Au Québec, les modifications apportées aux lois du travail touchent directement les employeurs, les obligeant à revoir et à adapter leurs politiques et procédures internes. Dans la dernière année, les autorités québécoises ont adopté et proposé des mesures visant à améliorer la protection des travailleuses et travailleurs, allant de l’usage du français à la lutte contre le harcèlement en passant par les nouvelles exigences en matière de protection des renseignements personnels.

Parallèlement, le gouvernement fédéral a également pris des mesures pour moderniser le cadre réglementaire entourant le domaine de l’emploi.
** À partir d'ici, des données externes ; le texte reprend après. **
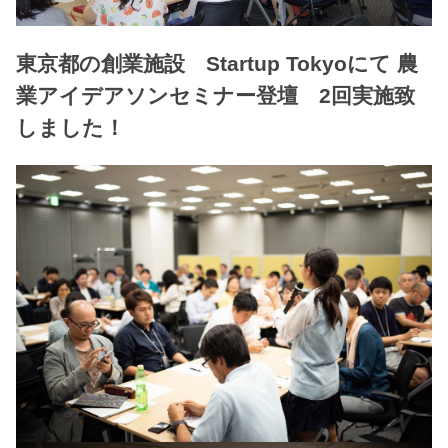
東京都の創業施設 Startup Tokyoにて 農
業アイデアソンセミナー登壇 2回実施致
しました！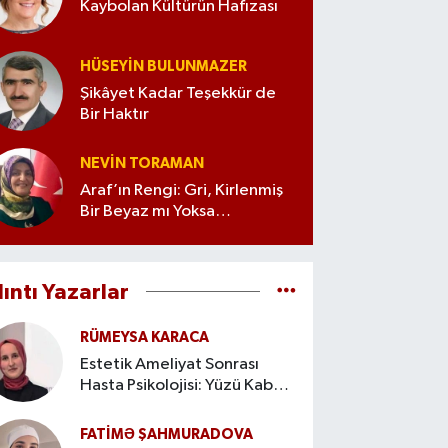
Kaybolan Kültürün Hafızası
HÜSEYIN BULUNMAZER
Şikâyet Kadar Teşekkür de
Bir Haktır
NEVIN TORAMAN
Araf’ın Rengi: Gri, Kirlenmiş
Bir Beyaz mı Yoksa
İyileşmenin Metaforu mu?
lıntı Yazarlar
RÜMEYSA KARACA
Estetik Ameliyat Sonrası
Hasta Psikolojisi: Yüzü Kabul
Etme Süreci
FATIMƏ ŞAHMURADOVA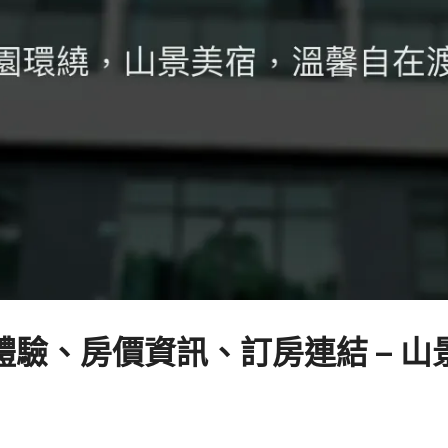
驗、房價資訊、訂房連結 – 山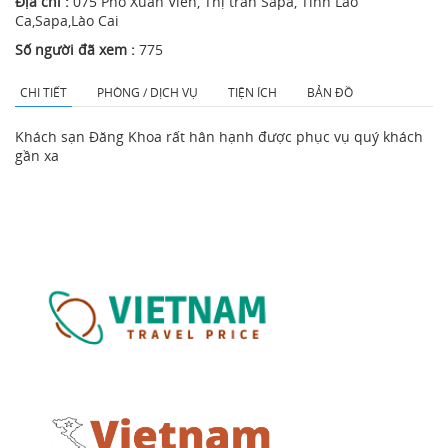
Địa chỉ :
075 Phố Xuân Viên, Thị trấn Sapa, Tỉnh Lào
Ca,Sapa,Lào Cai
Số người đã xem :
775
CHI TIẾT
PHÒNG / DỊCH VỤ
TIỆN ÍCH
BẢN ĐỒ
Khách sạn Đăng Khoa rất hân hạnh được phục vụ quý khách
gần xa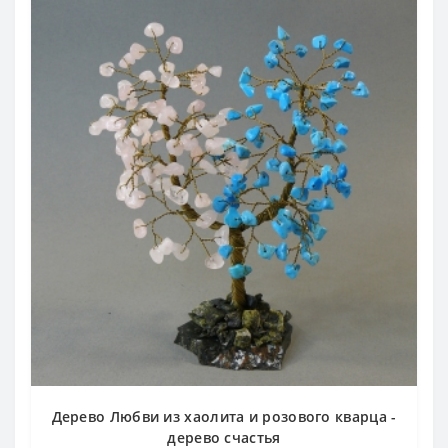
Дерево Любви из хаолита и розового кварца -
дерево счастья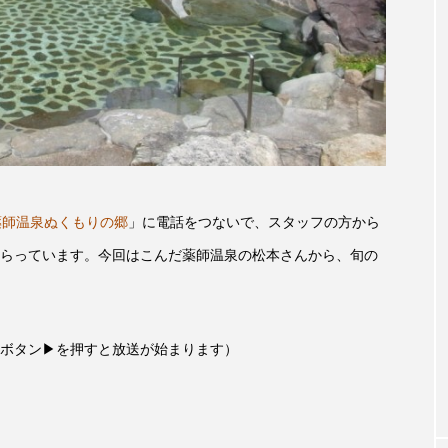
accototo
BAD GENIUS
BL出版
CONCLAVE
LACES
globe
HAMNET
HERE 時を越えて
JAZZ
KADOKAWA
KDDI
LATE SHIFT
L
AND
MOCOコレクション オムニバス
Playground/校庭
薬師温泉ぬくもりの郷
」に電話をつないで、スタッフの方から
ROKKO森の音ミュージアム
Rooting Aroma
SAKDAC
らっています。今回はこんだ薬師温泉の松本さんから、旬の
 MEETINGのつながるラジオ
SDGs・タイプスマート農業推進プロジェ
Singing with a smile
snowwhite
SPOTTED PRODUC
ボタン▶を押すと放送が始まります）
m Next Door
This is SUEKI
We Live In Time
WIC
⻑尾謙杜
「THE オリバーな犬、（Gosh!!）このヤロウMOV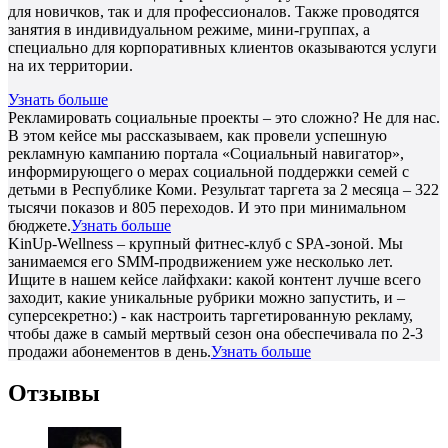
для новичков, так и для профессионалов. Также проводятся
занятия в индивидуальном режиме, мини-группах, а
специально для корпоративных клиентов оказываются услуги
на их территории.
Узнать больше
Рекламировать социальные проекты – это сложно? Не для нас.
В этом кейсе мы рассказываем, как провели успешную
рекламную кампанию портала «Социальный навигатор»,
информирующего о мерах социальной поддержки семей с
детьми в Республике Коми. Результат таргета за 2 месяца – 322
тысячи показов и 805 переходов. И это при минимальном
бюджете.
Узнать больше
KinUp-Wellness – крупный фитнес-клуб с SPA-зоной. Мы
занимаемся его SMM-продвижением уже несколько лет.
Ищите в нашем кейсе лайфхаки: какой контент лучше всего
заходит, какие уникальные рубрики можно запустить, и –
суперсекретно:) - как настроить таргетированную рекламу,
чтобы даже в самый мертвый сезон она обеспечивала по 2-3
продажи абонементов в день.
Узнать больше
Отзывы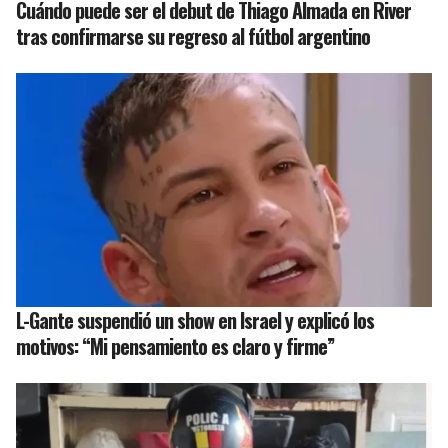
Cuándo puede ser el debut de Thiago Almada en River
tras confirmarse su regreso al fútbol argentino
L-Gante suspendió un show en Israel y explicó los
motivos: “Mi pensamiento es claro y firme”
Les nouvelles obligations au plan fédéral touchent divers aspects comme l’équité salariale, l’usage de la langue française, etc.

Travail des enfants

Le gouvernement provincial s’est engagé à renforcer la protection des jeunes par le biais de la Loi sur l’encadrement du travail des enfants. Cette législation vise à garantir des conditions de travail sécuritaires et équitables pour les personnes d’âge mineur.

Les obligations des employeurs québécois en vertu de cette nouvelle législation comprennent des dispositions concernant les heures de travail et les conditions particulières liées à la nature des tâches assignées aux jeunes travailleurs et travailleuses. Ces nouvelles obligations ont pour but de préserver le droit à l’éducation en imposant des balises claires aux employeurs pour l’emploi des jeunes dont l’âge est de moins de 14 ans et moins de 16 ans. Sauf exception, il est dorénavant interdit de faire travailler une ou un jeune de moins de 14 ans.
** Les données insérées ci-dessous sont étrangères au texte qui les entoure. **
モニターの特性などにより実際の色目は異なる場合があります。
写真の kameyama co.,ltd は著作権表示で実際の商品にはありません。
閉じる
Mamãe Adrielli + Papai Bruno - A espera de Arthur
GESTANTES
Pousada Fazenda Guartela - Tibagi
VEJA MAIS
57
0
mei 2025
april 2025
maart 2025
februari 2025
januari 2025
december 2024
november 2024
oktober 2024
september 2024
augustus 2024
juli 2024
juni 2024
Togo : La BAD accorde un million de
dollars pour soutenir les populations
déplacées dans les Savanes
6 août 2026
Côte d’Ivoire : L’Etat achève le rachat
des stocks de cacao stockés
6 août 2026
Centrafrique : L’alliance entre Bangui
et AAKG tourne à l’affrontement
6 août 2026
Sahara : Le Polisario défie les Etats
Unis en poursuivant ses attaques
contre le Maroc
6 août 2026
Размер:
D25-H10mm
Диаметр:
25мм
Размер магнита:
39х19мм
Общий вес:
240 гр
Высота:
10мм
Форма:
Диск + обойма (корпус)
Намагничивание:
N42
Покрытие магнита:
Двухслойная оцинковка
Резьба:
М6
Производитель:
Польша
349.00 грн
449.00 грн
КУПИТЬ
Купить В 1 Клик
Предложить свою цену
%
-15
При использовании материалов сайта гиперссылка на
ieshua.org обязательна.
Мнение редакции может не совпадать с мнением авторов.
Par ailleurs, cette loi prévoit également des obligations précises en matière de santé et de sécurité pour les jeunes.

Protection des renseignements personnels

La protection des renseignements personnels occupe le devant de la scène législative au Québec, et ce depuis 2022, avec l’adoption de la Loi modernisant des dispositions législatives en matière de protection des renseignements personnels. Ces nouvelles dispositions visent à renforcer la confidentialité et la sécurité des données personnelles recueillies. Des obligations plus importantes sont imposées aux personnes qui exploitent ces informations sensibles, notamment les employeurs québécois.
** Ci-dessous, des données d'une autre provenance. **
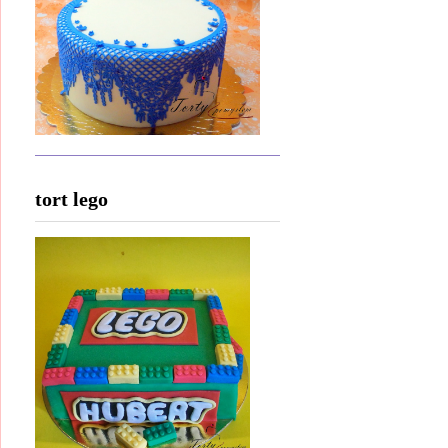
tort lego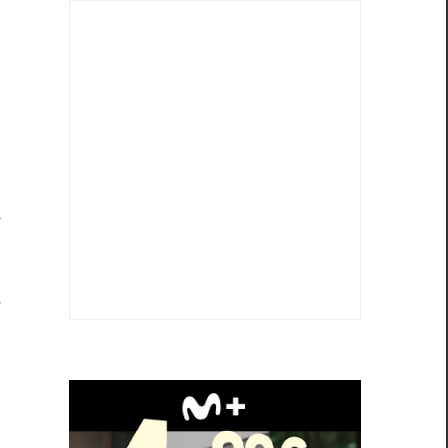
a
a
e
n
a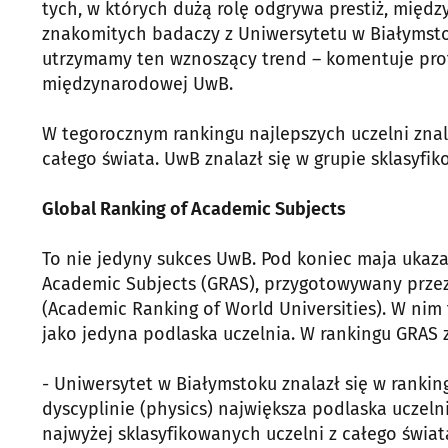
tych, w których dużą rolę odgrywa prestiż, mię
znakomitych badaczy z Uniwersytetu w Białymstok
utrzymamy ten wznoszący trend – komentuje prof. 
międzynarodowej UwB.
W tegorocznym rankingu najlepszych uczelni znala
całego świata. UwB znalazł się w grupie sklasyfi
Global Ranking of Academic Subjects
To nie jedyny sukces UwB. Pod koniec maja ukazał
Academic Subjects (GRAS), przygotowywany przez
(Academic Ranking of World Universities). W nim
jako jedyna podlaska uczelnia. W rankingu GRAS zn
- Uniwersytet w Białymstoku znalazł się w ranking
dyscyplinie (physics) największa podlaska uczelni
najwyżej sklasyfikowanych uczelni z całego świat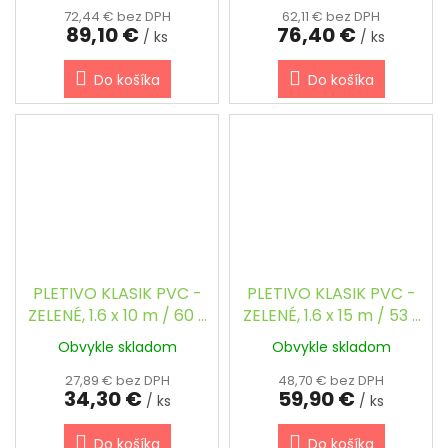
72,44 € bez DPH
62,11 € bez DPH
89,10 €
76,40 €
/ ks
/ ks
Do košíka
Do košíka
PLETIVO KLASIK PVC -
PLETIVO KLASIK PVC -
ZELENÉ, 1.6 x 10 m / 60 x
ZELENÉ, 1.6 x 15 m / 53 x
60 / 2.5 mm
53 / 2.5 mm
Obvykle skladom
Obvykle skladom
27,89 € bez DPH
48,70 € bez DPH
34,30 €
59,90 €
/ ks
/ ks
Do košíka
Do košíka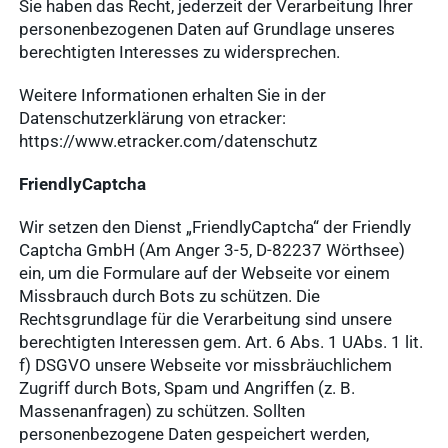
Sie haben das Recht, jederzeit der Verarbeitung Ihrer
personenbezogenen Daten auf Grundlage unseres
berechtigten Interesses zu widersprechen.
Weitere Informationen erhalten Sie in der
Datenschutzerklärung von etracker:
https://www.etracker.com/datenschutz
FriendlyCaptcha
Wir setzen den Dienst „FriendlyCaptcha“ der Friendly
Captcha GmbH (Am Anger 3-5, D-82237 Wörthsee)
ein, um die Formulare auf der Webseite vor einem
Missbrauch durch Bots zu schützen. Die
Rechtsgrundlage für die Verarbeitung sind unsere
berechtigten Interessen gem. Art. 6 Abs. 1 UAbs. 1 lit.
f) DSGVO unsere Webseite vor missbräuchlichem
Zugriff durch Bots, Spam und Angriffen (z. B.
Massenanfragen) zu schützen. Sollten
personenbezogene Daten gespeichert werden,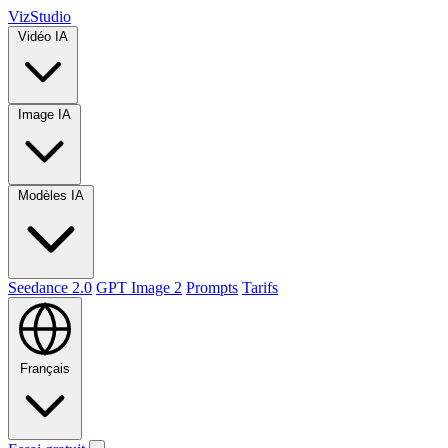
VizStudio
Vidéo IA
Image IA
Modèles IA
Seedance 2.0
GPT Image 2
Prompts
Tarifs
Français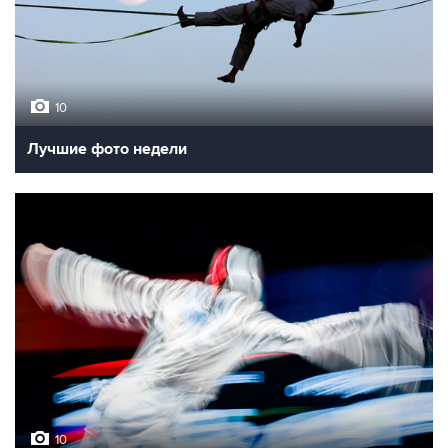
10
Лучшие фото недели
10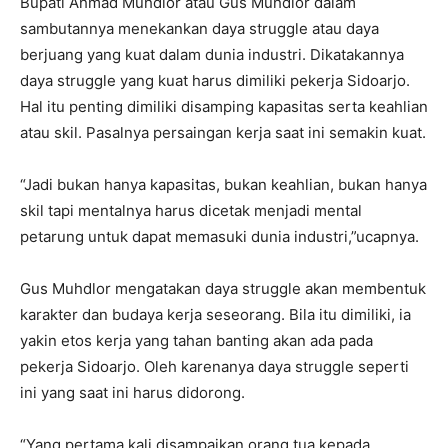
Bupati Ahmad Muhdlor atau Gus Muhdlor dalam
sambutannya menekankan daya struggle atau daya
berjuang yang kuat dalam dunia industri. Dikatakannya
daya struggle yang kuat harus dimiliki pekerja Sidoarjo.
Hal itu penting dimiliki disamping kapasitas serta keahlian
atau skil. Pasalnya persaingan kerja saat ini semakin kuat.
“Jadi bukan hanya kapasitas, bukan keahlian, bukan hanya
skil tapi mentalnya harus dicetak menjadi mental
petarung untuk dapat memasuki dunia industri,”ucapnya.
Gus Muhdlor mengatakan daya struggle akan membentuk
karakter dan budaya kerja seseorang. Bila itu dimiliki, ia
yakin etos kerja yang tahan banting akan ada pada
pekerja Sidoarjo. Oleh karenanya daya struggle seperti
ini yang saat ini harus didorong.
“Yang pertama kali disampaikan orang tua kepada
Depuis le mois de septembre 2022, ces derniers sont tenus de modifier leur organisation afin d’implanter des pratiques réduisant les chances de fuites de données par la nomination d’une personne responsable de la protection des renseignements personnels, la création de registres d’incident et l’obligation d’aviser la Commission d’accès à l’information (ci-après « CAI ») en cas d’incident relatif à la confidentialité des renseignements personnels.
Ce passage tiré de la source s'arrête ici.